Quinoa Salad with Tomatoes, Cucumbers, Bell Peppers, and Arugula
Provided by: Curtis Stone
- 1 tablespoon extra virgin olive oil
- 1 shallot, finely chopped
- 1 garlic clove, finely chopped
- 2 cups uncooked quinoa
- 2 cups chicken stock or vegetable stock
- 1 tablespoon finely diced shallot
- 1 tablespoon red wine vinegar
- 2 tablespoons extra virgin olive oil
- 2 tablespoons chopped fresh flat leaf parsley
- Salt and freshly ground black pepper
- 1/2 cup cherry tomatoes, halved
- 1/2 cup English cucumber, peeled, seeded, finely diced
- 1/4 cup diced red bell pepper
- 1 cup baby arugula
- To cook the quinoa: Heat a medium sauce pan over medium-high heat. Add the olive oil and shallot and sauté for 2 minutes. Add the garlic and cook for 2 minutes. Add the quinoa and stir to coat with the shallot and garlic, then add in the stock and bring to a simmer. Reduce the heat to simmer gently for about 15 minutes or until the quinoa is tender but not mushy. Transfer the quinoa to a baking sheet to cool. Once cool, fluff the quinoa with a fork and reserve.

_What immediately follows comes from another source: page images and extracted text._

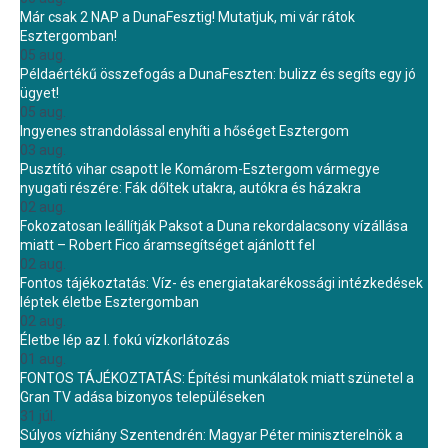
Már csak 2 NAP a DunaFesztig! Mutatjuk, mi vár rátok
Esztergomban!
05 aug.
Példaértékű összefogás a DunaFeszten: bulizz és segíts egy jó
ügyet!
05 aug.
Ingyenes strandolással enyhíti a hőséget Esztergom
03 aug.
Pusztító vihar csapott le Komárom-Esztergom vármegye
nyugati részére: Fák dőltek utakra, autókra és házakra
02 aug.
Fokozatosan leállítják Paksot a Duna rekordalacsony vízállása
miatt – Robert Fico áramsegítséget ajánlott fel
02 aug.
Fontos tájékoztatás: Víz- és energiatakarékossági intézkedések
léptek életbe Esztergomban
02 aug.
Életbe lép az I. fokú vízkorlátozás
01 aug.
FONTOS TÁJÉKOZTATÁS: Építési munkálatok miatt szünetel a
Gran TV adása bizonyos településeken
31 júl.
Súlyos vízhiány Szentendrén: Magyar Péter miniszterelnök a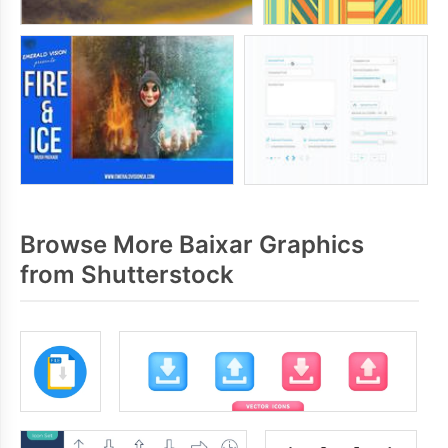
Browse More Baixar Graphics
from Shutterstock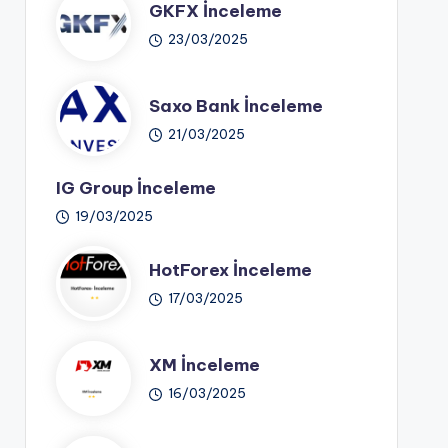
GKFX İnceleme
23/03/2025
Saxo Bank İnceleme
21/03/2025
IG Group İnceleme
19/03/2025
HotForex İnceleme
17/03/2025
XM İnceleme
16/03/2025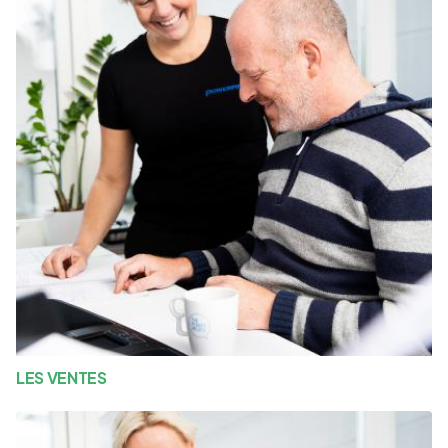
LES VENTES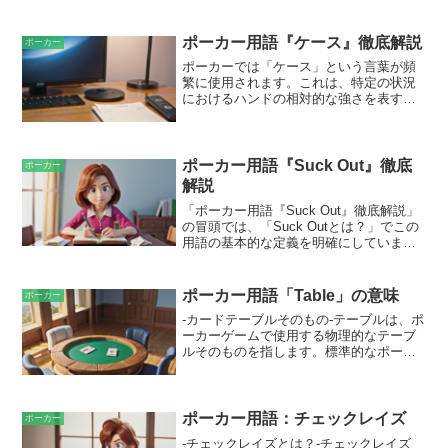
ポーカー用語『ケース』徹底解説
ポーカー
ポーカーでは「ケース」という言葉が頻
繁に使用されます。これは、特定の状況
におけるハンドの相対的な強さを表すポ
ーカー用語です。ケースは、ボード上の
カード、対戦相手のハンド、ポットのサ
イズなど、さまざまな要因によって決ま
ります。「ケース」という用語は、ハン
ポーカー用語『Suck Out』徹底
ポーカー
ドが特定の状況でどれだけ強い（または
解説
弱い）かを評価するために使用できま
「ポーカー用語『Suck Out』徹底解説」
す。たとえば、「ドローケース」は、プ
の冒頭では、「Suck Outとは？」でこの
レイヤーが強いハンドを完成させるため
用語の基本的な定義を明確にしていま
にドローが必要なケースを示します。逆
す。Suck Outとは、ポーカーにおいて、
に、「バリューケース」は、プレイヤー
相手より弱いハンドで最終的に勝つこと
がすでに強いハンドを持ち、バリューベ
です。つまり、フロップやターンでリー
ットでより多くのチップを獲得しようと
ポーカー用語「Table」の意味
ポーカー
ドしていたプレイヤーが、相手のハンド
しているケースです。
-カードテーブルそのもの-テーブルは、ポ
が自分よりも強いことが判明して敗北す
ーカーゲームで使用する物理的なテーブ
る状況のことを指します。これは、相手
ルそのものを指します。標準的なポーカ
がドローを完成させたり、ストレートや
ーテーブルは、楕円形または円形で、緑
フラッシュをヒットしたりした場合によ
色のフェルトで覆われています。フェル
く起こります。
トにはボタン（ディーラーボタン）があ
り、ゲームの進行中にディーラーの位置
ポーカー用語：チェックレイズ
ポーカー
を示します。フェルトには通常、各プレ
-チェックレイズとは？-チェックレイズ
イヤーのスタックを置くための枠線と、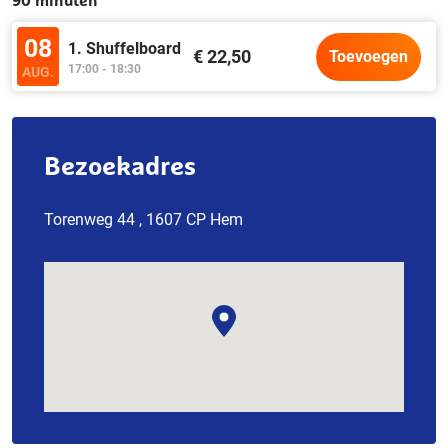
90 minuten
08
1. Shuffelboard
€ 22,50
Toevoegen
17:00 - 18:30
AUG.
Bezoekadres
Torenweg 44 , 1607 CP Hem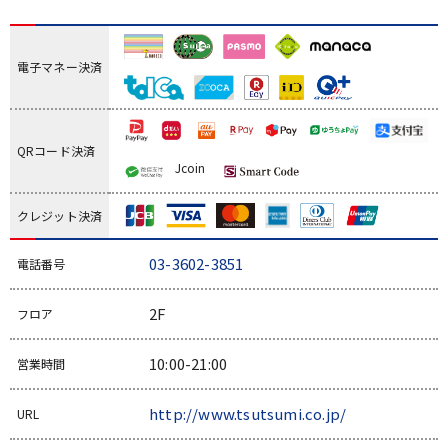
電子マネー決済
QRコード決済
Jcoin
クレジット決済
03-3602-3851
電話番号
2F
フロア
10:00-21:00
営業時間
http://www.tsutsumi.co.jp/
URL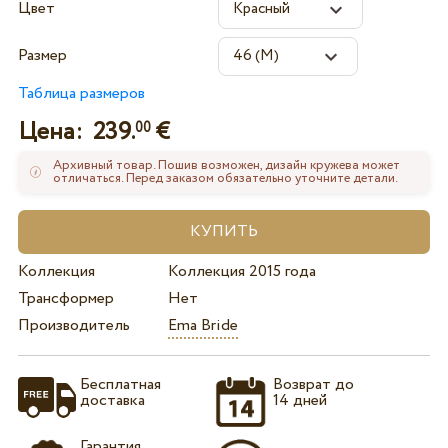
Цвет
Размер
Таблица размеров
Цена:
239.
€
00
Архивный товар. Пошив возможен, дизайн кружева может
отличаться. Перед заказом обязательно уточните детали.
Коллекция
Коллекция 2015 года
Трансформер
Нет
Производитель
Ema Bride
Бесплатная
Возврат до
доставка
14 дней
Гарантия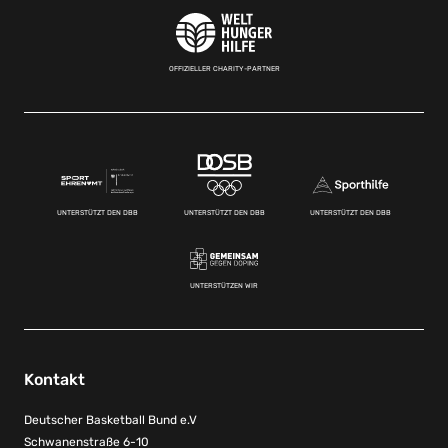
OFFIZIELLER CHARITY-PARTNER
UNTERSTÜTZT DEN DBB
UNTERSTÜTZT DEN DBB
UNTERSTÜTZT DEN DBB
UNTERSTÜTZEN WIR
Kontakt
Deutscher Basketball Bund e.V
Schwanenstraße 6-10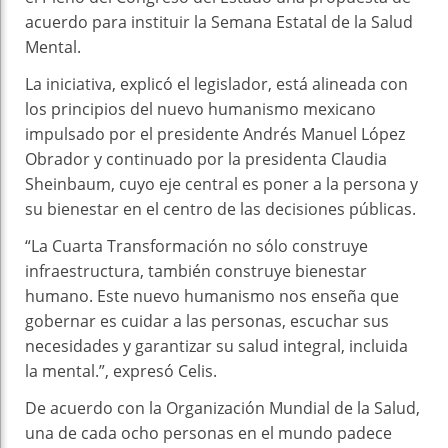
acuerdo para instituir la Semana Estatal de la Salud
Mental.
La iniciativa, explicó el legislador, está alineada con
los principios del nuevo humanismo mexicano
impulsado por el presidente Andrés Manuel López
Obrador y continuado por la presidenta Claudia
Sheinbaum, cuyo eje central es poner a la persona y
su bienestar en el centro de las decisiones públicas.
“La Cuarta Transformación no sólo construye
infraestructura, también construye bienestar
humano. Este nuevo humanismo nos enseña que
gobernar es cuidar a las personas, escuchar sus
necesidades y garantizar su salud integral, incluida
la mental.”, expresó Celis.
De acuerdo con la Organización Mundial de la Salud,
una de cada ocho personas en el mundo padece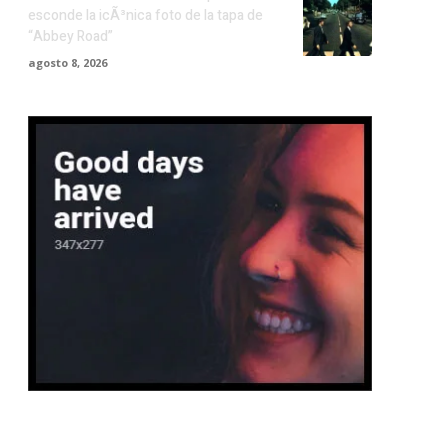
esconde la icÃ³nica foto de la tapa de
“Abbey Road”
agosto 8, 2026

- To make the vinaigrette: Place the shallots and vinegar in a medium bowl. While whisking, slowly drizzle in the olive oil. Add the parsley and season the vinaigrette with salt and pepper to taste.
- To make the salad: Toss the cooled quinoa, tomatoes, cucumbers, bell peppers, and arugula in a large bowl with enough of the vinaigrette to lightly coat. Season the salad to taste with salt and pepper. Spoon the salad onto 4 plates and serve immediately.